Source data ::
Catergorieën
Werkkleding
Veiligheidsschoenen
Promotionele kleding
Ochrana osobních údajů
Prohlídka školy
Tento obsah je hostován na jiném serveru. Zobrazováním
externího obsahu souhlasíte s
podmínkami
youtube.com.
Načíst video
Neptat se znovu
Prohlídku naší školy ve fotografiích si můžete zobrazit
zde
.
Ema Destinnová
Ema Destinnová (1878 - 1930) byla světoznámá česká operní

...

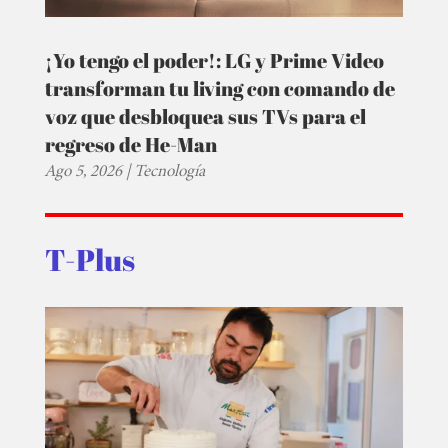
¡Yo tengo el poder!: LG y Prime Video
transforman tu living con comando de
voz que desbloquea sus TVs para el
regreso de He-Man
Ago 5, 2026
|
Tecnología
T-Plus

Problem details ::
Look above for the line that contains "Prohlídku naší školy". Starting there, transcribe every line exactly until you have copied the line that contains "Ema Destinnová (1878".

Response ::
Prohlídku naší školy ve fotografiích si můžete zobrazit
zde
.
Ema Destinnová
Ema Destinnová (1878 - 1930) byla světoznámá česká operní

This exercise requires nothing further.